Mice lacking Sgk3 (right) have thin coats and short, abnormal hairs.

To get a hairy mouse, look to the Sgk3 kinase. So say Alonso et al. on page 559.

The control of hair follicle growth has been an enigma for cell biologists. While growth factors such as EGF are known for their ability to stimulate proliferation in epithelial cells, EGF causes hair loss. In addition, the downstream signals that control hair growth are largely unknown. Now, an Akt relative called Sgk3 is identified as a hair growth kinase.

Similar to EGF treatment, loss of Sgk3 in mice results in short, thin hair coats due to problems in follicle growth. The engine for hair production is the hair bulb, which is composed of epithelial matrix cells at the follicle base.

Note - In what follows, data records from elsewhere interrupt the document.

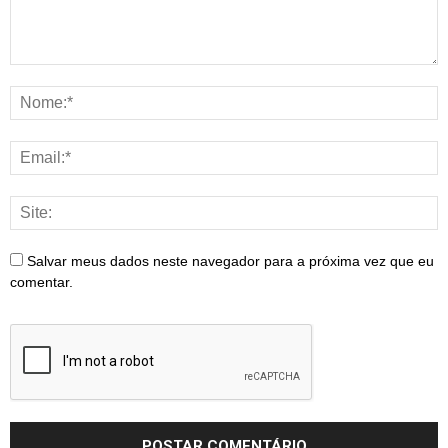
Salvar meus dados neste navegador para a próxima vez que eu
comentar.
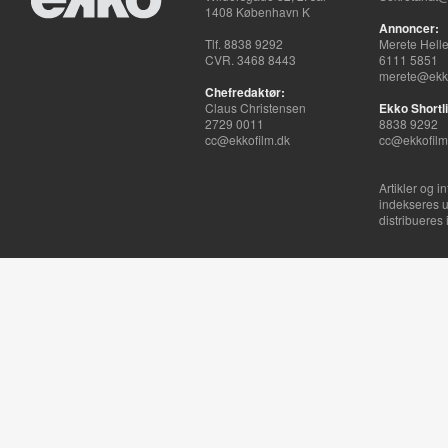
1408 København K
Annoncer:
Tlf. 8838 9292
Merete Hell
CVR. 3468 8443
6111 5851
merete@ekko
Chefredaktør:
Claus Christensen
Ekko Shortli
2729 0011
8838 9292
cc@ekkofilm.dk
cc@ekkofilm
Artikler og i
indekseres u
distribueres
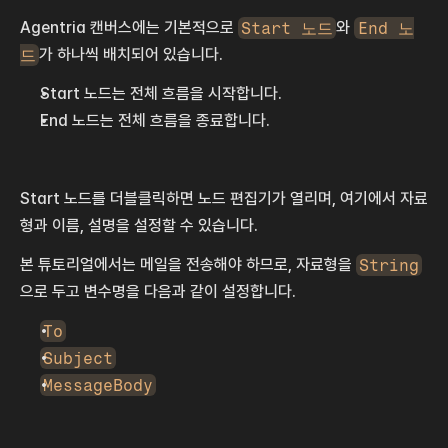
Agentria 캔버스에는 기본적으로 
Start 노드
와 
End 노
드
가 하나씩 배치되어 있습니다. 
Start 노드는 전체 흐름을 시작합니다.
End 노드는 전체 흐름을 종료합니다.
Start 노드를 더블클릭하면 노드 편집기가 열리며, 여기에서 자료
형과 이름, 설명을 설정할 수 있습니다.
본 튜토리얼에서는 메일을 전송해야 하므로, 자료형을 
String
으로 두고 변수명을 다음과 같이 설정합니다. 
To
Subject
MessageBody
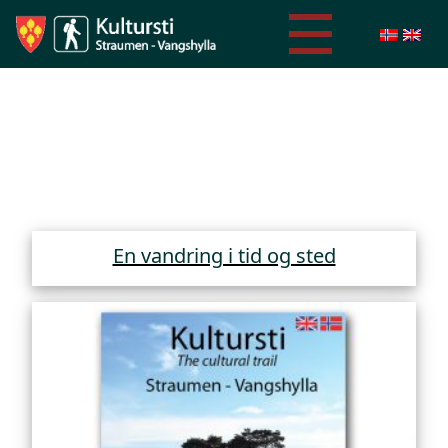
En vandring i tid og sted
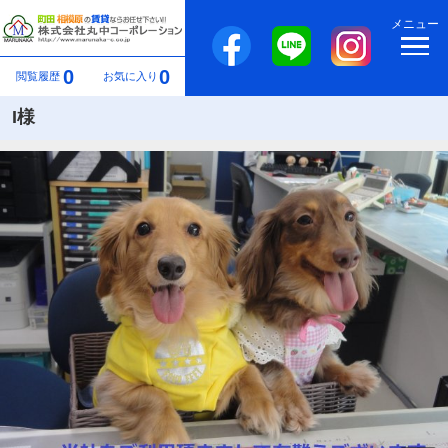
メニュー
0
0
閲覧履歴
お気に入り
I様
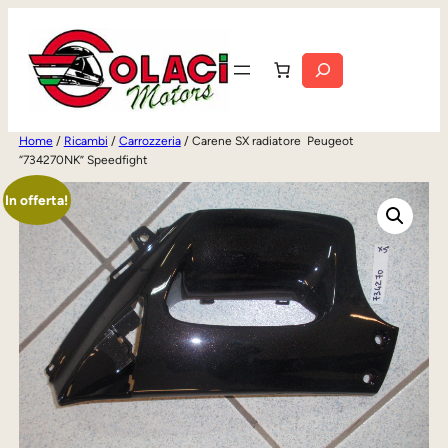
Vai
al
Cerca
contenuto
Home
/
Ricambi
/
Carrozzeria
/ Carene SX radiatore Peugeot
“734270NK” Speedfight
In offerta!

These cells, derived from follicle stem cells, differentiate to produce the hair. Throughout normal adult life, hair follicles undergo cycles of growth and shrinkage. In the sgk3 mutant, the shrinking phase begins prematurely, before the hair has fully developed.

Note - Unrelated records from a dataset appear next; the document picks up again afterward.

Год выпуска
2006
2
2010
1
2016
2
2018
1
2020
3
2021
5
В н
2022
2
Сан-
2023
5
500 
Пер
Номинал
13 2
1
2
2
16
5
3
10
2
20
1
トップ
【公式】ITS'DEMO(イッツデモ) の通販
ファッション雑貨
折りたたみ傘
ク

Alonso et al. find that apoptosis, cell cycling, and differentiation timing are all roughly normal in the sgk3 mutant matrix. Recruitment of progenitors into the matrix, however, seems to be impaired, thus accelerating the exhaustion of the matrix cell supply and initiation of shrinkage. The question now is which compartment uses the kinase to control the maintenance of the matrix. It might be the matrix itself, the stem cell niche, or the outer root sheath connecting the two compartments.